The SiSoftware OpenCL Benchmarks focus on two major performance aspects -- computational performance and memory performance. Key features include:
- Four architectures natively supported (x86, x64/AMD64/EM64T, IA64/Itanium, ARM)
- AMD OpenCL 1.0 support
- nVidia OpenCL 1.0 support
- GPU + CPU parallel execution supported, up to eight devices in total.
- Different models of GPUs supported, including integrated GPU plus dedicated GPUs.
- Multi-GPUs supported, up to eight in parallel.
To test performance, the SiSoftware OpenCL GPGPU benchmark suite runs computationally intense algorithms like the Mandelbrot set.

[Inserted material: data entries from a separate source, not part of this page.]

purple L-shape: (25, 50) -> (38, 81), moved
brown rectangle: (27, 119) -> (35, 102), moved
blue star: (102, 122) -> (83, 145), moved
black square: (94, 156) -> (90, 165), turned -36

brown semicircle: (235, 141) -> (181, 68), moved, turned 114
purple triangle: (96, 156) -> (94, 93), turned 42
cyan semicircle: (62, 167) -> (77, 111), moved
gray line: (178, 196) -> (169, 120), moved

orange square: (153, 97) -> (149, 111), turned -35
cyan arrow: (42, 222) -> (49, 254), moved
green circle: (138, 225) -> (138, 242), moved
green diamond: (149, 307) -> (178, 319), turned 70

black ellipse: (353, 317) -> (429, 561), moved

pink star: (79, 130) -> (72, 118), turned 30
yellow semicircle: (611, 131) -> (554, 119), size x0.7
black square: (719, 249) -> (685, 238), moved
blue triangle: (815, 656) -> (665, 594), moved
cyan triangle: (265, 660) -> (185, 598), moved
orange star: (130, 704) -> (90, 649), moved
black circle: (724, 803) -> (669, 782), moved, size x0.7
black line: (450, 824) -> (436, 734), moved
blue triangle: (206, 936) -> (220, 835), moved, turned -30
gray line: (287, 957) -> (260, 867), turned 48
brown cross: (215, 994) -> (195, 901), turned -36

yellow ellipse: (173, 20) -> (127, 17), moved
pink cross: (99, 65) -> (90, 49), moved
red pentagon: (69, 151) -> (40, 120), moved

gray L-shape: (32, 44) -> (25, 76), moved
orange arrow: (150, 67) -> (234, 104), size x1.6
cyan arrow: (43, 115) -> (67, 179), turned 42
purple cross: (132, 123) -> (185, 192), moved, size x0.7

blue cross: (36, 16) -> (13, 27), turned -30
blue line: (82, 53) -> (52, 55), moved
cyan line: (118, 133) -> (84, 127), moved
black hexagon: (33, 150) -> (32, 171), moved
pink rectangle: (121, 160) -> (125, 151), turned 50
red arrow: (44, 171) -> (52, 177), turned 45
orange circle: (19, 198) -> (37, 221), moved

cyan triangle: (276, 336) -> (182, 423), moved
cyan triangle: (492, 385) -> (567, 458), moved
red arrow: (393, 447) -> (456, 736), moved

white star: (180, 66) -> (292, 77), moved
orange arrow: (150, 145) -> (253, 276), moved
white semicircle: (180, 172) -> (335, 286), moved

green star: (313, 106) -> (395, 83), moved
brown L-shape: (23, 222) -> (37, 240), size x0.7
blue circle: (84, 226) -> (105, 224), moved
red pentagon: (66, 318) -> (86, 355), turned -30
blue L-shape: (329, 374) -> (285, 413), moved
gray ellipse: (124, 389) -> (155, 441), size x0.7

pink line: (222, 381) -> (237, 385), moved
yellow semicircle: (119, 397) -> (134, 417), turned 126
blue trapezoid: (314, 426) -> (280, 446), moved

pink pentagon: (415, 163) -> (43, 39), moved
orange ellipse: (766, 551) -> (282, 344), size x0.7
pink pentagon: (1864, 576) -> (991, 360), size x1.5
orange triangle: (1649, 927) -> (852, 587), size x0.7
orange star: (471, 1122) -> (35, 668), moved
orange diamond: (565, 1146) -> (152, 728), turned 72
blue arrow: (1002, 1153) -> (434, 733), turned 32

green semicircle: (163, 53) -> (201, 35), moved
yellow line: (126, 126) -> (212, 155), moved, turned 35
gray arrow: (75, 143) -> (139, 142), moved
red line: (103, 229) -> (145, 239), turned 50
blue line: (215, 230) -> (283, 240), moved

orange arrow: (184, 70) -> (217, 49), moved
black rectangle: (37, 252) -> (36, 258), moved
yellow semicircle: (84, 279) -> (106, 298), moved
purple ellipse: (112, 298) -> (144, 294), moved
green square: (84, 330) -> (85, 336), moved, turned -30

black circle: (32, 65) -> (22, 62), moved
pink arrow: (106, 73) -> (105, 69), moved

Working with SiSoftware, AMD has optimized the performance of the OpenCL benchmarks for its GPU implementations, and for some problems AMD claims to have demonstrated performance advantages using AMD's ATI Stream SDK for OpenCL. When compared to NVIDIA's CUDA running on its GeForce GTX 295 featuring two GPUs, for instance, the ATI Radeon HD 5870 graphics card with one GPU delivers up to 2.7 times faster performance on certain benchmark tests. For the "native float shader" results, the ATI Radeon 5870 posted a score of 1820 megapixels per second, compared to the GTX 295 at 680 megapixels per second. AMD and SiSoftware are currently collaborating on measurement for AMD's entire platform, including x86 CPUs.